#### INSTRUCTIONS TO FOLLOW:
The pictures stay out. Please retype every line below exactly.

━━━━━━━━━━━━━━━━

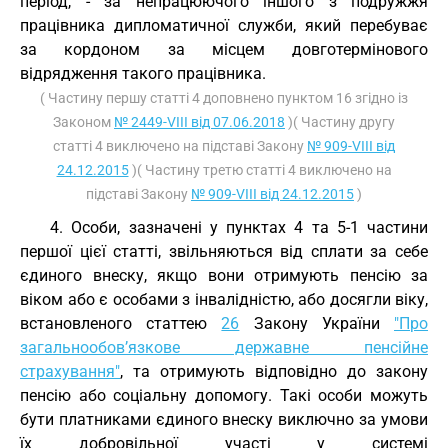
період, - за непрацюючого іншого з подружжя
працівника дипломатичної служби, який перебуває
за кордоном за місцем довготермінового
відрядження такого працівника.
( Частину першу статті 4 доповнено пунктом 16 згідно із
Законом
№ 2449-VIII від 07.06.2018
)( Частину другу
статті 4 виключено на підставі Закону
№ 909-VIII від
24.12.2015
)( Частину третю статті 4 виключено на
підставі Закону
№ 909-VIII від 24.12.2015
)
4. Особи, зазначені у пунктах 4 та 5-1 частини
першої цієї статті, звільняються від сплати за себе
єдиного внеску, якщо вони отримують пенсію за
віком або є особами з інвалідністю, або досягли віку,
встановленого статтею
26
Закону України
"Про
загальнообов’язкове державне пенсійне
страхування"
, та отримують відповідно до закону
пенсію або соціальну допомогу. Такі особи можуть
бути платниками єдиного внеску виключно за умови
їх добровільної участі у системі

━━━━━━━━━━━━━━━━

#### OUTPUT FOR THIS TASK:
період, - за непрацюючого іншого з подружжя
працівника дипломатичної служби, який перебуває
за кордоном за місцем довготермінового
відрядження такого працівника.
( Частину першу статті 4 доповнено пунктом 16 згідно із
Законом
№ 2449-VIII від 07.06.2018
)( Частину другу
статті 4 виключено на підставі Закону
№ 909-VIII від
24.12.2015
)( Частину третю статті 4 виключено на
підставі Закону
№ 909-VIII від 24.12.2015
)
4. Особи, зазначені у пунктах 4 та 5-1 частини
першої цієї статті, звільняються від сплати за себе
єдиного внеску, якщо вони отримують пенсію за
віком або є особами з інвалідністю, або досягли віку,
встановленого статтею
26
Закону України
"Про
загальнообов’язкове державне пенсійне
страхування"
, та отримують відповідно до закону
пенсію або соціальну допомогу. Такі особи можуть
бути платниками єдиного внеску виключно за умови
їх добровільної участі у системі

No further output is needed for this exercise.